Stored data:
# # # #
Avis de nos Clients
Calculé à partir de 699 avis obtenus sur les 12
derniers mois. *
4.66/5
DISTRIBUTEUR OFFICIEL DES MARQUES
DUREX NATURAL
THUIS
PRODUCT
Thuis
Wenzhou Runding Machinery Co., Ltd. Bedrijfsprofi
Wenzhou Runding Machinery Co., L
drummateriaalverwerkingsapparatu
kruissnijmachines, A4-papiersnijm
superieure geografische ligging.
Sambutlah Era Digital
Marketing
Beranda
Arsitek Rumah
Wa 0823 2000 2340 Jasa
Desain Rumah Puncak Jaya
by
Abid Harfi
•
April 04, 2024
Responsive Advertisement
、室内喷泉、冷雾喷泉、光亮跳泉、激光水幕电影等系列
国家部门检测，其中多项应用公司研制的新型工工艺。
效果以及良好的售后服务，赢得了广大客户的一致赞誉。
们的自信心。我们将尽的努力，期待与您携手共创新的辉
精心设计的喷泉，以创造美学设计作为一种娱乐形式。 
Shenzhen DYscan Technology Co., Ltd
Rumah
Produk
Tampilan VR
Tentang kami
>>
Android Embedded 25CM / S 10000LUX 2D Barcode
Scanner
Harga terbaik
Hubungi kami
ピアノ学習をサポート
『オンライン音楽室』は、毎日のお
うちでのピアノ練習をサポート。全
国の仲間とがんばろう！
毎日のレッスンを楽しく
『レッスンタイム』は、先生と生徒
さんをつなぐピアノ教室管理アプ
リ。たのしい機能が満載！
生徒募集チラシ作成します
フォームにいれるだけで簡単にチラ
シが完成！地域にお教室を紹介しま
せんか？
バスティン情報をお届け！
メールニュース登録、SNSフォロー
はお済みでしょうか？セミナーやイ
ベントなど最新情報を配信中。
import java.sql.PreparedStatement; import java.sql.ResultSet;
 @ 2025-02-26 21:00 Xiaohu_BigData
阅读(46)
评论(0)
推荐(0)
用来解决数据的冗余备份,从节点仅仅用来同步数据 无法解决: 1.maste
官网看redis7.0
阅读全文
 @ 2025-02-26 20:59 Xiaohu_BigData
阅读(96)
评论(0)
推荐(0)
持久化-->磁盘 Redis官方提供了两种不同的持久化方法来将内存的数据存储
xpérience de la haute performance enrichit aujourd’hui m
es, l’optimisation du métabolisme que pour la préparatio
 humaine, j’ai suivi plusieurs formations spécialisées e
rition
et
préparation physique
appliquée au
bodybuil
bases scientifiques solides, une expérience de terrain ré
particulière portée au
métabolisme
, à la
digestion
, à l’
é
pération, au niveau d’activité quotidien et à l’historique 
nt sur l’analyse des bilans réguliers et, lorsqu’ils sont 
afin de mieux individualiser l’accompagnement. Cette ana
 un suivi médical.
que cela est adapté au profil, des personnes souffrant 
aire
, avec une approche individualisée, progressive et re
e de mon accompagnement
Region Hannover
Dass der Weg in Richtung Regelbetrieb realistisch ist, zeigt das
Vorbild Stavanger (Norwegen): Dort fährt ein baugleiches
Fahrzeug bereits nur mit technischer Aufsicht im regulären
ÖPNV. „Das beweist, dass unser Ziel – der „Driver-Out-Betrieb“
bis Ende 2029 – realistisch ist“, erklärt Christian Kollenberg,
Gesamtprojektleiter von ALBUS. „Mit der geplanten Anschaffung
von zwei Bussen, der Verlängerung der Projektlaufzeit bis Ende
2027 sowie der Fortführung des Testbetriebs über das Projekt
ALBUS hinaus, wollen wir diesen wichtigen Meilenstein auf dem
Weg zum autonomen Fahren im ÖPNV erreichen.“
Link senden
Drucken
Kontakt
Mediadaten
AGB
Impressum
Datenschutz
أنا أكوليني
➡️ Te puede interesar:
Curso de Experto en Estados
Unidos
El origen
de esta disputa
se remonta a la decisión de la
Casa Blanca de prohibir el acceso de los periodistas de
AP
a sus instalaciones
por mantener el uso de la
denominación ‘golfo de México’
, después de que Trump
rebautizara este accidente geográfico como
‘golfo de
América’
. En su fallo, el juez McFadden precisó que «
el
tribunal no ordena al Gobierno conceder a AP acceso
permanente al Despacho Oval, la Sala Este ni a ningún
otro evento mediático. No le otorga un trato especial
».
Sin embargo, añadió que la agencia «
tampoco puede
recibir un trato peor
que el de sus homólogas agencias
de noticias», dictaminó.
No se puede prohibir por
# # # #
Task:
All the lines above should come back exactly as written.

Task response:
Avis de nos Clients
Calculé à partir de 699 avis obtenus sur les 12
derniers mois. *
4.66/5
DISTRIBUTEUR OFFICIEL DES MARQUES
DUREX NATURAL
THUIS
PRODUCT
Thuis
Wenzhou Runding Machinery Co., Ltd. Bedrijfsprofi
Wenzhou Runding Machinery Co., L
drummateriaalverwerkingsapparatu
kruissnijmachines, A4-papiersnijm
superieure geografische ligging.
Sambutlah Era Digital
Marketing
Beranda
Arsitek Rumah
Wa 0823 2000 2340 Jasa
Desain Rumah Puncak Jaya
by
Abid Harfi
•
April 04, 2024
Responsive Advertisement
、室内喷泉、冷雾喷泉、光亮跳泉、激光水幕电影等系列
国家部门检测，其中多项应用公司研制的新型工工艺。
效果以及良好的售后服务，赢得了广大客户的一致赞誉。
们的自信心。我们将尽的努力，期待与您携手共创新的辉
精心设计的喷泉，以创造美学设计作为一种娱乐形式。 
Shenzhen DYscan Technology Co., Ltd
Rumah
Produk
Tampilan VR
Tentang kami
>>
Android Embedded 25CM / S 10000LUX 2D Barcode
Scanner
Harga terbaik
Hubungi kami
ピアノ学習をサポート
『オンライン音楽室』は、毎日のお
うちでのピアノ練習をサポート。全
国の仲間とがんばろう！
毎日のレッスンを楽しく
『レッスンタイム』は、先生と生徒
さんをつなぐピアノ教室管理アプ
リ。たのしい機能が満載！
生徒募集チラシ作成します
フォームにいれるだけで簡単にチラ
シが完成！地域にお教室を紹介しま
せんか？
バスティン情報をお届け！
メールニュース登録、SNSフォロー
はお済みでしょうか？セミナーやイ
ベントなど最新情報を配信中。
import java.sql.PreparedStatement; import java.sql.ResultSet;
 @ 2025-02-26 21:00 Xiaohu_BigData
阅读(46)
评论(0)
推荐(0)
用来解决数据的冗余备份,从节点仅仅用来同步数据 无法解决: 1.maste
官网看redis7.0
阅读全文
 @ 2025-02-26 20:59 Xiaohu_BigData
阅读(96)
评论(0)
推荐(0)
持久化-->磁盘 Redis官方提供了两种不同的持久化方法来将内存的数据存储
xpérience de la haute performance enrichit aujourd’hui m
es, l’optimisation du métabolisme que pour la préparatio
 humaine, j’ai suivi plusieurs formations spécialisées e
rition
et
préparation physique
appliquée au
bodybuil
bases scientifiques solides, une expérience de terrain ré
particulière portée au
métabolisme
, à la
digestion
, à l’
é
pération, au niveau d’activité quotidien et à l’historique 
nt sur l’analyse des bilans réguliers et, lorsqu’ils sont 
afin de mieux individualiser l’accompagnement. Cette ana
 un suivi médical.
que cela est adapté au profil, des personnes souffrant 
aire
, avec une approche individualisée, progressive et re
e de mon accompagnement
Region Hannover
Dass der Weg in Richtung Regelbetrieb realistisch ist, zeigt das
Vorbild Stavanger (Norwegen): Dort fährt ein baugleiches
Fahrzeug bereits nur mit technischer Aufsicht im regulären
ÖPNV. „Das beweist, dass unser Ziel – der „Driver-Out-Betrieb“
bis Ende 2029 – realistisch ist“, erklärt Christian Kollenberg,
Gesamtprojektleiter von ALBUS. „Mit der geplanten Anschaffung
von zwei Bussen, der Verlängerung der Projektlaufzeit bis Ende
2027 sowie der Fortführung des Testbetriebs über das Projekt
ALBUS hinaus, wollen wir diesen wichtigen Meilenstein auf dem
Weg zum autonomen Fahren im ÖPNV erreichen.“
Link senden
Drucken
Kontakt
Mediadaten
AGB
Impressum
Datenschutz
أنا أكوليني
➡️ Te puede interesar:
Curso de Experto en Estados
Unidos
El origen
de esta disputa
se remonta a la decisión de la
Casa Blanca de prohibir el acceso de los periodistas de
AP
a sus instalaciones
por mantener el uso de la
denominación ‘golfo de México’
, después de que Trump
rebautizara este accidente geográfico como
‘golfo de
América’
. En su fallo, el juez McFadden precisó que «
el
tribunal no ordena al Gobierno conceder a AP acceso
permanente al Despacho Oval, la Sala Este ni a ningún
otro evento mediático. No le otorga un trato especial
».
Sin embargo, añadió que la agencia «
tampoco puede
recibir un trato peor
que el de sus homólogas agencias
de noticias», dictaminó.
No se puede prohibir por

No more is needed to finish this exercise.